Algumas medidas para evitar a trombose em grupos de riscos estão:

  • Meias compressivas (ou antitrombóticas)
  • Aparelhos de compressão gradual, que fazem compressão pneumática (conecta-se o paciente ao aparelho, que faz uma espécie de drenagem)
  • Anti-coagulação preventiva ou profilaxia farmacológica, também obrigatória hoje

 

E quando ocorre a embolia pulmonar, como tratar?

A embolia é a complicação mais temida, pois pode levar à morte.
Para definir o tratamento, o médico vai classificar a embolia de acordo com a intensidade. De forma mais simples, se é leve, moderada ou grave. Neste último nível, há risco de morte iminente, então a dissolução do trombo deve ser emergencial. Para isso, há uso de fibrinolíticos, substâncias que dissolvem os coágulos.

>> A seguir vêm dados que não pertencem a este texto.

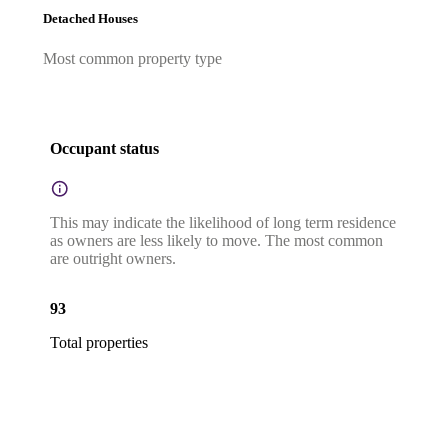
Detached Houses
Most common property type
Occupant status
This may indicate the likelihood of long term residence
as owners are less likely to move. The most common
are outright owners.
93
Total properties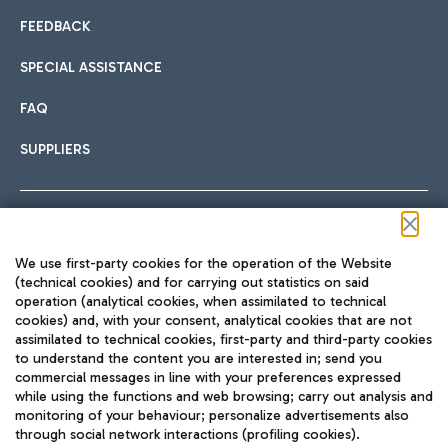
FEEDBACK
SPECIAL ASSISTANCE
FAQ
SUPPLIERS
Follow us on our social channels
We use first-party cookies for the operation of the Website
(technical cookies) and for carrying out statistics on said
operation (analytical cookies, when assimilated to technical
cookies) and, with your consent, analytical cookies that are not
assimilated to technical cookies, first-party and third-party cookies
TRAVEL JOURNAL
to understand the content you are interested in; send you
ENG
commercial messages in line with your preferences expressed
while using the functions and web browsing; carry out analysis and
monitoring of your behaviour; personalize advertisements also
through social network interactions (profiling cookies).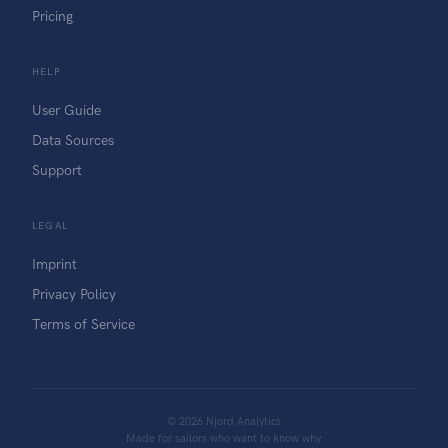
Pricing
HELP
User Guide
Data Sources
Support
LEGAL
Imprint
Privacy Policy
Terms of Service
©
2026
Njord Analytics
Made for sailors who want to know why.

São situações em que o doente está com embolia pulmonar tão maciça, que pode ter um colapso de respiração e morrer.

Nas embolias moderadas, o suporte ocorre em nível de UTI (suporte ventilatório, fisioterápico, entre outros), e o médico espera que, no período de dois ou três dias, o paciente apresente melhora. Já as embolias mais leves são tratadas com medicação anticoagulante.

Ou seja, o mais importante é fazer o diagnóstico de forma correta, em pronto-socorro que ofereça equipe especializa e siga protocolos internacionais. Esses procedimentos podem ser a diferença entre a recuperação completa do paciente de uma complicação gravíssima.